Neologistic compounds
A lot of writers and poets used Neologistic compounds. Some Liverpool poets as Adrian Henry (b.1932), Roger McGough (b.1937), and Brian Patten (b.1946) can show Neologistic compounds in their poems.
Joycean lexicoining is but one of the several techniques described in earlier pages available to any author who wishes to neologize. For example, there may be a novel use of affixes:
Altarwise by owl-light in the half-way house
The gentleman lay graveward with his furies;
(Dylan Thomas, “Altarwise by Owl-light”, 1935-6)
Or an unusual word-class conversion:
we slipped thro’ the frenchwindows
and arminarmed across the lawn
(Roger McGough, “The Fish”, 1967)
But innovative compounds are particularly widespread, and deserve special space.
The staid set of compound lexemes which was illustrated before does not even begin to capture the exuberant inventiveness which can be seen in English literature from its earliest days. Old English was dominated by its creative compounding, as seen in such forms as hronrad ‘sea’ (literally, ‘whale-road’), and, much later, Shakespeare made considerable use of Neologistic compounds: pity-pleading eyes and oak-cleaving thunderbolts. Sometimes several items are joined in a compound-like way:
a base, proud, shallow, beggarly, three-suited-
hundred-pound, filthy woosted-stocking
knave, a Lilly-livered, action-taking,
whoreson, glasse-gazing super-seruiceable
finicall Rogue
(King Lear, II.ii.15)
It is not a great remove from here to the Joycean juxtapositions of Ulysses, 1922:
a broadshouldered deepchested stronglimbed frankeyed
redhaired freely freckled shaggy-bearded widemouthed
largenosed longheaded deepvoiced barekned
brawnyhanded hairylegged ruddyfaced sinewyarmed hero.
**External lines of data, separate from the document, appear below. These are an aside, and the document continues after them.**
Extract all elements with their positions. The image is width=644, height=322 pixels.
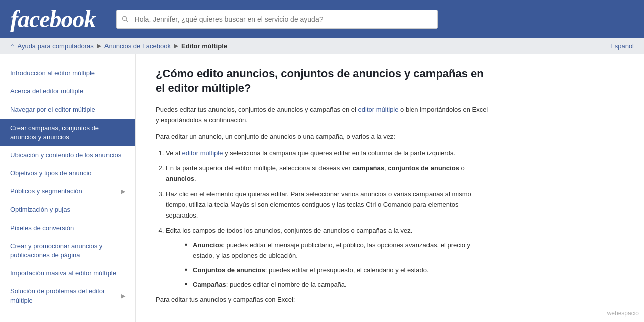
sidebar-item-ubicacion[interactable]: Ubicación y contenido de los anuncios: [0, 146, 135, 164]
intro-paragraph: Puedes editar tus anuncios, conjuntos de…: [156, 104, 492, 126]
editor-multiple-link-1[interactable]: editor múltiple: [358, 105, 399, 113]
chevron-right-icon: ▶: [121, 188, 125, 195]
breadcrumb-home[interactable]: Ayuda para computadoras: [17, 42, 93, 50]
step2-end: .: [194, 175, 196, 182]
sidebar-item-intro[interactable]: Introducción al editor múltiple: [0, 64, 135, 82]
sidebar-item-optimizacion[interactable]: Optimización y pujas: [0, 201, 135, 219]
sidebar-item-pixeles[interactable]: Píxeles de conversión: [0, 219, 135, 237]
breadcrumb-current: Editor múltiple: [181, 42, 227, 50]
facebook-logo[interactable]: facebook: [10, 6, 96, 32]
step2-bold3: anuncios: [166, 175, 194, 182]
page-title: ¿Cómo edito anuncios, conjuntos de anunc…: [156, 67, 492, 95]
language-selector[interactable]: Español: [610, 42, 634, 50]
breadcrumb-separator-1: ▶: [97, 42, 101, 49]
sidebar-item-solucion-label: Solución de problemas del editor múltipl…: [10, 287, 121, 305]
intro-para2: Para editar un anuncio, un conjunto de a…: [156, 132, 492, 142]
bullet-campanas-text: : puedes editar el nombre de la campaña.: [226, 281, 347, 288]
step1-text-before: Ve al: [166, 149, 182, 157]
sidebar-item-navegar[interactable]: Navegar por el editor múltiple: [0, 100, 135, 119]
step2-before: En la parte superior del editor múltiple…: [166, 164, 352, 172]
bullet-anuncios: Anuncios: puedes editar el mensaje publi…: [186, 240, 492, 261]
sidebar-item-crear-prom[interactable]: Crear y promocionar anuncios y publicaci…: [0, 237, 135, 264]
sidebar-item-solucion[interactable]: Solución de problemas del editor múltipl…: [0, 282, 135, 309]
bullet-campanas: Campañas: puedes editar el nombre de la …: [186, 280, 492, 290]
excel-paragraph: Para editar tus anuncios y campañas con …: [156, 295, 492, 305]
bullet-conjuntos: Conjuntos de anuncios: puedes editar el …: [186, 265, 492, 276]
chevron-right-icon-2: ▶: [121, 292, 125, 300]
sidebar-item-objetivos[interactable]: Objetivos y tipos de anuncio: [0, 164, 135, 182]
step4-text: Edita los campos de todos los anuncios, …: [166, 227, 412, 234]
bullet-campanas-label: Campañas: [193, 281, 226, 288]
step2-after: o: [459, 164, 465, 172]
breadcrumb-separator-2: ▶: [174, 42, 178, 49]
step-3: Haz clic en el elemento que quieras edit…: [166, 189, 492, 221]
home-icon: ⌂: [10, 42, 14, 50]
sidebar-item-publicos-label: Públicos y segmentación: [10, 187, 82, 196]
logo-area: facebook: [10, 5, 96, 33]
breadcrumb: ⌂ Ayuda para computadoras ▶ Anuncios de …: [0, 38, 644, 54]
sidebar-item-acerca[interactable]: Acerca del editor múltiple: [0, 82, 135, 100]
sidebar-item-publicos[interactable]: Públicos y segmentación ▶: [0, 182, 135, 200]
step-1: Ve al editor múltiple y selecciona la ca…: [166, 148, 492, 159]
bullet-anuncios-text: : puedes editar el mensaje publicitario,…: [193, 241, 470, 259]
step2-bold1: campañas: [352, 164, 384, 172]
breadcrumb-section[interactable]: Anuncios de Facebook: [104, 42, 171, 50]
sidebar-item-importacion[interactable]: Importación masiva al editor múltiple: [0, 264, 135, 282]
sidebar: Introducción al editor múltiple Acerca d…: [0, 54, 136, 322]
bullet-conjuntos-label: Conjuntos de anuncios: [193, 266, 265, 274]
editor-multiple-link-2[interactable]: editor múltiple: [182, 149, 223, 157]
step-2: En la parte superior del editor múltiple…: [166, 163, 492, 184]
steps-list: Ve al editor múltiple y selecciona la ca…: [166, 148, 492, 290]
search-area: [116, 10, 438, 29]
header: facebook: [0, 0, 644, 38]
step1-text-after: y selecciona la campaña que quieres edit…: [223, 149, 455, 157]
para1-text: Puedes editar tus anuncios, conjuntos de…: [156, 105, 358, 113]
step2-bold2: conjuntos de anuncios: [388, 164, 459, 172]
bullet-anuncios-label: Anuncios: [193, 241, 223, 249]
watermark: webespacio: [607, 310, 639, 317]
step-4: Edita los campos de todos los anuncios, …: [166, 226, 492, 290]
sidebar-item-crear[interactable]: Crear campañas, conjuntos de anuncios y …: [0, 119, 135, 146]
search-input[interactable]: [116, 10, 438, 29]
main-layout: Introducción al editor múltiple Acerca d…: [0, 54, 644, 322]
content-area: ¿Cómo edito anuncios, conjuntos de anunc…: [136, 54, 512, 322]
bullet-list: Anuncios: puedes editar el mensaje publi…: [186, 240, 492, 290]
bullet-conjuntos-text: : puedes editar el presupuesto, el calen…: [265, 266, 429, 274]
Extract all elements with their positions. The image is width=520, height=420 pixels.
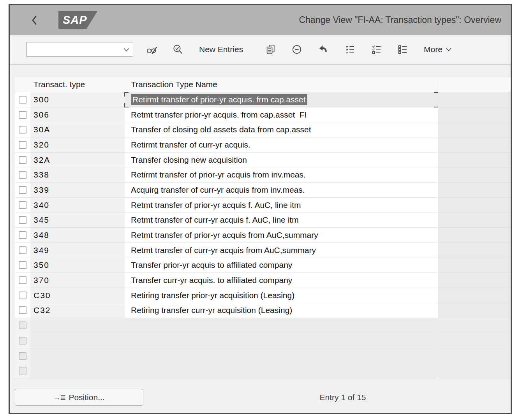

or to the lexical creations of Gerard Manely Hopkins, mixing hyphenated and solid forms:
This darksome burn, horseback brown,
His rollrock highroad roaring down…
A windpuff-bonnet of fawn-froth
Turns and twindles over the broth…
(“Inversnaid”, 1881)
Of course, simply to print a series of words without spaces between them is hardly to create a compound, except at a most superficial level. A real compound acts as a grammatical unit, has a unified stress pattern, and has a meaning which is in some way different from the sum of its parts. Many literary compounds do none of this, and have a solely graphic appeal, as in this later line from Roger McGough’s poem:
Then you took of your other glove
There is perhaps a phonetic implication in such forms, suggestive of a difference in rhythm or speed of utterance when read aloud; but there is no grammatical or semantic change involved. A different kind of point is being made: to break graphic convention for its own sake reinforces the iconoclastic, irreverent tone with which the Liverpool Poets of the 1960s came to be identified.